De regreso a casa, Nina Vasílievna guardó silencio.

—¿En qué piensa? —preguntó Elena.

—En que soy una tonta. Casi destruyo la familia por mis miedos tontos.

—No es tonta. Está enferma. Y los enfermos se tratan, no se juzgan.

—¿De verdad me perdonará, Elena?

—Ya lo hice.

—¿Pero cómo? ¡Arruiné tantas de tus cosas!

—Las cosas no son lo principal. Lo principal es que reconoció el problema y está dispuesta a solucionarlo.

—¿Cuándo se lo diremos a Andrey?

—Cuando esté lista. No hay prisa.

El tratamiento fue lento pero seguro. Nina Vasílievna veía regularmente al psicólogo y tomaba la medicación. Poco a poco, los episodios de cleptomanía se hicieron menos frecuentes y menos intensos.

Al mes, ella misma propuso contarle la verdad a Andrey.

—Mi hijo debe saberlo —dijo—. No quiero mentir más.

Andrey recibió la noticia con dificultad. Al principio no lo creyó, luego se enojó y después se entristeció.

—Mamá, ¿cómo pudiste? —preguntó—. ¿Por qué?

—No lo sé, hijo. Estaba enferma.

—¿Pero sabías lo que hacías?

—Sí. Pero no podía detenerme.

Elena le explicó a su esposo la naturaleza de la enfermedad y el tratamiento. Poco a poco, Andrey empezó a entender.

—Lo principal es que mamá se está recuperando —dijo—. Y que no volverá a pasar.

—No pasará —prometió Nina Vasílievna.

Tras seis meses de tratamiento, el Dr. Smirnov dijo que la crisis había terminado.

—Nina Vasílievna, va muy bien —la felicitó—. Ha superado la enfermedad.

—¿Por completo?

—Casi. Ahora lo principal es evitar el estrés y acudir regularmente a las sesiones de mantenimiento.

—Lo haré.

También hubo cambios positivos en su relación con Elena. Nina Vasílievna se volvió más abierta y dejó de sentir celos de su nuera.

—Lenocha —le dijo un día—, quiero darte algo.

—¿Qué?

—Un vestido nuevo. Lo coseré especialmente para ti.

—Nina Vasílievna, no hace falta. Ya ha hecho mucho por mí.

—Debo hacerlo. Quiero compensarlo.

—La culpa ya está perdonada.

—No del todo. Déjame coser el vestido. De una tela nueva que yo misma compraré.

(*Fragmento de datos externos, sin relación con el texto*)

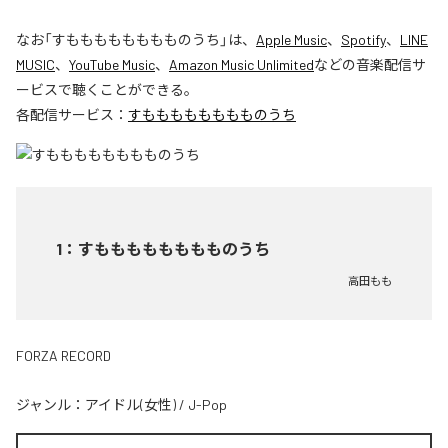
なお「
すもももももももものうち
」は、
Apple Music
、
Spotify
、
LINE
MUSIC
、
YouTube Music
、
Amazon Music Unlimited
などの音楽配信サ
ービスで聴くことができる。
各配信サービス：
すもももももももものうち
1
：
すもももももももものうち
高田もも
FORZA RECORD
ジャンル：
アイドル(女性)
/
J-Pop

Elena aceptó. Nina Vasílievna le hizo un vestido impresionante: el mejor que había tenido.

—Gracias —dijo Elena al probárselo—. Es maravilloso.

—Gracias a ti. Por tu paciencia, tu comprensión.

—¿Por qué?

—Por no abandonarme. Por ayudarme a recuperarme.

—Somos familia, Nina Vasílievna. La familia no se abandona.

La suegra abrazó a su nuera:

—Qué suerte tuvo Andrey de encontrarte.

—Y yo tuve suerte con la familia —respondió Elena—. Especialmente con una suegra que realmente tiene manos de oro.

—De oro —asintió Nina Vasílievna—. Pero ahora solo trabajan para el bien.

Y era verdad. No hubo más robos, ni secretos. Solo honestidad, amor y comprensión.

Y las manos de Nina Vasílievna realmente siguieron siendo de oro. Solo que ahora creaban belleza, en vez de destruir la felicidad ajena.